Here's the code I think is relevant:
class CustomDiffuser:
def __init__(self, provider:Literal['CPUExecutionProvider', 'DmlExecutionProvider']='CPUExecutionProvider'):
self.pipe_text2image = None
self.pipe_inpaint = None
self.image = None
self.sam = None
self.provider = provider
def load_model_for_inpainting(
self,
path: str = '../stable_diffusion_onnx_inpainting',
safety_checker=None
):
self.pipe_inpaint = OnnxStableDiffusionInpaintPipeline.from_pretrained(path, provider=self.provider, revision='onnx', safety_checker=safety_checker)
def inpaint_with_prompt(
self,
image: cv2.typing.MatLike | Image.Image,
mask: cv2.typing.MatLike | Image.Image,
height: int,
width: int,
prompt: str = '',
negative: str = '',
steps: int = 10,
cfg: float = 7.5,
noise: float = 0.75
):
pipe = self.pipe_inpaint
image = image.resize((width, height))
mask = mask.resize((width, height))
output_image = pipe(
prompt,
image,
mask,
#strength=noise,
guidance_scale=cfg
)
return output_image
diffuser = CustomDiffuser('CPUExecutionProvider')

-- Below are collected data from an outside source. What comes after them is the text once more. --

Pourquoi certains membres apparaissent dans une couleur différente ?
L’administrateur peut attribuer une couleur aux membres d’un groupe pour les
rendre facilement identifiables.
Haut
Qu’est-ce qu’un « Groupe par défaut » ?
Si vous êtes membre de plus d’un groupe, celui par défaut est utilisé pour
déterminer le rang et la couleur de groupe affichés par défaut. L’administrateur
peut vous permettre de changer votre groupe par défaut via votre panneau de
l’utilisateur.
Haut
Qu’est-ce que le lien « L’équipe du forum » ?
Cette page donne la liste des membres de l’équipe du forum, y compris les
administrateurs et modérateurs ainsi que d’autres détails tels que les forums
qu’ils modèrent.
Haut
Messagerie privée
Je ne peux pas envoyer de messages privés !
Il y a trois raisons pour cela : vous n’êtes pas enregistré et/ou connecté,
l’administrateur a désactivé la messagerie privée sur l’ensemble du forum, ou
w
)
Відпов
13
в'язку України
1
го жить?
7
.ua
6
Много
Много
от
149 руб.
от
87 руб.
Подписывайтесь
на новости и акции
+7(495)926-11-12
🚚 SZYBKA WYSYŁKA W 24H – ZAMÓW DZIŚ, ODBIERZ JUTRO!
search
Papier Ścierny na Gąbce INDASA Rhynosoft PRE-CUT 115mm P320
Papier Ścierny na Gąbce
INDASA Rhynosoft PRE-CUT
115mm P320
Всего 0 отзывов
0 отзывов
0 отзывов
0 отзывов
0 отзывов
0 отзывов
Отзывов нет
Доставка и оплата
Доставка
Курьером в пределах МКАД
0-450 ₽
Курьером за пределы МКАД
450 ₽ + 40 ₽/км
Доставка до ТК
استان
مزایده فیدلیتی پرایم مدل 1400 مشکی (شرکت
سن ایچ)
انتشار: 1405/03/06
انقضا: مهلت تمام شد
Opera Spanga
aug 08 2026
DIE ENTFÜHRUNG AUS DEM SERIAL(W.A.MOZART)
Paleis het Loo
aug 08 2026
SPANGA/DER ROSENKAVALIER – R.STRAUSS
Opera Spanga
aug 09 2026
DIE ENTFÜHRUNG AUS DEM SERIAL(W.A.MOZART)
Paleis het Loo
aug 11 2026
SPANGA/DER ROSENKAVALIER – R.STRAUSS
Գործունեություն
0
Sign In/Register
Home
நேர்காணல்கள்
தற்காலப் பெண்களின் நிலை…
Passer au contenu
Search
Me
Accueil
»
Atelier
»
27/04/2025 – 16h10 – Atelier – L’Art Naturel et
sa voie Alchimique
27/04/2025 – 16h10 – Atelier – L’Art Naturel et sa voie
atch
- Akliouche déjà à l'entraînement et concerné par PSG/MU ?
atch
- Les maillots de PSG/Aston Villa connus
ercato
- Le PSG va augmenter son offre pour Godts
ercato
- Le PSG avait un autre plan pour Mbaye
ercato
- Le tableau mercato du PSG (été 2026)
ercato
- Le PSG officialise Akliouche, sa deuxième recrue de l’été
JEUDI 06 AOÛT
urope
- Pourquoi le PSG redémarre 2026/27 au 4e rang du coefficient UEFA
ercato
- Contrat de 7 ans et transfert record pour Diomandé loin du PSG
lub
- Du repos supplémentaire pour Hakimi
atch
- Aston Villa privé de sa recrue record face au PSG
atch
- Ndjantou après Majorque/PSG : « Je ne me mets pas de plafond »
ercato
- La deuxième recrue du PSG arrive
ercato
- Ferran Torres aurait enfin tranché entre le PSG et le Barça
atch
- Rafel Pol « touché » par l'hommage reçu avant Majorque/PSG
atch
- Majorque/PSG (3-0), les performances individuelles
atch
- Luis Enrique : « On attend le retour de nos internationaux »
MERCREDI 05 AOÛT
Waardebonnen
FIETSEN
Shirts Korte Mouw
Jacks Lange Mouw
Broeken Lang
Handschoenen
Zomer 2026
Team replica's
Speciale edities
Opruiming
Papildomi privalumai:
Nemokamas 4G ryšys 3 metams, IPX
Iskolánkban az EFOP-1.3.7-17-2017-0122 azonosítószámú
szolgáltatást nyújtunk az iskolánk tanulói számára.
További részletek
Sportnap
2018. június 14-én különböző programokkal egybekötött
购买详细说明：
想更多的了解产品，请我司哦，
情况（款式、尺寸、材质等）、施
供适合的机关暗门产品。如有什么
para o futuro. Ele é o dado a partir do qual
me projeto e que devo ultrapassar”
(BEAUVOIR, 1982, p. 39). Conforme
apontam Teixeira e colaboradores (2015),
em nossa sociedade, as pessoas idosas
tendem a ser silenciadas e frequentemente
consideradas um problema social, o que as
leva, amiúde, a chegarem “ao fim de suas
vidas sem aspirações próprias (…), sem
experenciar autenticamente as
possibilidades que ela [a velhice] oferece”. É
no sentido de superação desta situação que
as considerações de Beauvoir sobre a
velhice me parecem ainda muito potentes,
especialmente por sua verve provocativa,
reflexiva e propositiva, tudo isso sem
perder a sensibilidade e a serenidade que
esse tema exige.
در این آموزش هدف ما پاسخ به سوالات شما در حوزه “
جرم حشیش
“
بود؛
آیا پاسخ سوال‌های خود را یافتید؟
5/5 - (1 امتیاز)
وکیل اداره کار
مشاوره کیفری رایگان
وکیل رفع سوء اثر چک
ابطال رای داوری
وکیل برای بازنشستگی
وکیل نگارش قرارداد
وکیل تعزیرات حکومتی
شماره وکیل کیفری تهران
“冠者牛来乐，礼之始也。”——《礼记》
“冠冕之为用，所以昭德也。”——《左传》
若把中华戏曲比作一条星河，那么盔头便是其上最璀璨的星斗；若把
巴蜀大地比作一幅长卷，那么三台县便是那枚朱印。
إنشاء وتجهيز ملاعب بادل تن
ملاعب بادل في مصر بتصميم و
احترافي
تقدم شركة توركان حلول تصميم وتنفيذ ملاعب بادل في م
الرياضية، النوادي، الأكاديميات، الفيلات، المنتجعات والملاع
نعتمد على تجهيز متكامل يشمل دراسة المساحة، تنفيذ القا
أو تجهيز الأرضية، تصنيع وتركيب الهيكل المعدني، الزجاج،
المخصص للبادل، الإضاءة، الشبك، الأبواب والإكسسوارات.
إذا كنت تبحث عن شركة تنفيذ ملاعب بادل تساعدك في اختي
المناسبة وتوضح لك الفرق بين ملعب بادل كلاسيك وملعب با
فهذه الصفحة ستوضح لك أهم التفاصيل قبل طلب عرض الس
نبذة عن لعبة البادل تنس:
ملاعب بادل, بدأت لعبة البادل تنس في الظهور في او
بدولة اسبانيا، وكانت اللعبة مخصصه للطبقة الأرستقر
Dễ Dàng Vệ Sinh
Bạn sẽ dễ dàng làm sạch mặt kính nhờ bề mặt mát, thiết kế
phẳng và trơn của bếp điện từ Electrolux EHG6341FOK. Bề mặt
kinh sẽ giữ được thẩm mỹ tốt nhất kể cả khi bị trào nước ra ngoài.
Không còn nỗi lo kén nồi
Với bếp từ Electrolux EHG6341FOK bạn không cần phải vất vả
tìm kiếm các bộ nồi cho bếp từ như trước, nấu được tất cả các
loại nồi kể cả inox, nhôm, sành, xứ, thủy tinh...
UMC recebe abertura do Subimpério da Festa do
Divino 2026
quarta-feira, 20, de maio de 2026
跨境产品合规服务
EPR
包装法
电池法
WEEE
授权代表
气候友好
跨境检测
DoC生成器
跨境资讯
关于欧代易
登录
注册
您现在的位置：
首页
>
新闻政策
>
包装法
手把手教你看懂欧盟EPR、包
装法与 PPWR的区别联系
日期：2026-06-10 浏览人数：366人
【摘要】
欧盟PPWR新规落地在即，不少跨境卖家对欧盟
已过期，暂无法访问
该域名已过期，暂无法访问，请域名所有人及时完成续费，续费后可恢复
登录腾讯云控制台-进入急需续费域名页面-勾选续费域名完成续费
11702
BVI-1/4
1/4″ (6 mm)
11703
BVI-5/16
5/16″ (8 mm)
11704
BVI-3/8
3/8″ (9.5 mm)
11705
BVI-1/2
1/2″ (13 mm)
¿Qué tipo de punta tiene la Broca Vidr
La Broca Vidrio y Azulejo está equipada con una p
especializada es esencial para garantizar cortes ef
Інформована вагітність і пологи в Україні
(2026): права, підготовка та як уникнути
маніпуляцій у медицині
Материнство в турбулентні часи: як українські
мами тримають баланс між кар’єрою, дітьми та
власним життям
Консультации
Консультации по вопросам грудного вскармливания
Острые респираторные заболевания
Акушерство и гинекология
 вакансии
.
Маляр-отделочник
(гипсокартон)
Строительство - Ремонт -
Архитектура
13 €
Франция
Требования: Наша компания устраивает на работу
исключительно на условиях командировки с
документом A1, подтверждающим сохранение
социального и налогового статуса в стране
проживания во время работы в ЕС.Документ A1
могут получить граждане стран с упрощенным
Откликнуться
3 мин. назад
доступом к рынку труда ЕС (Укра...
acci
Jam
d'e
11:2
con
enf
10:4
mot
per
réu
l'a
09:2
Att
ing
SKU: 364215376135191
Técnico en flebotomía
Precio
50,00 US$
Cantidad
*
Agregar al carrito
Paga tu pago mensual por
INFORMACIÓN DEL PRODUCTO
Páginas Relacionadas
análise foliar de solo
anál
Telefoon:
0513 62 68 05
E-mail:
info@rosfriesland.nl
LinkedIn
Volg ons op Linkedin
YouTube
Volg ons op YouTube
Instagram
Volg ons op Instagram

diffuser.load_model_for_inpainting('C:/path/to/repository/stable_diffusion_onnx_inpainting')
output = diffuser.inpaint_with_prompt(
Image.open(image_path),
Image.fromarray(headless_selfie_mask.astype(np.uint8)),
576, #height first
384,
'a picture of a man dressed in a darth vader costume, full body shot, front view, light saber',
''
)
You need to pass the height and width as follows:
output_image = pipe(
prompt,
image,
mask,
height,
width,
#strength=noise,
guidance_scale=cfg
)
If you check the source code - the height and width defaults to 512.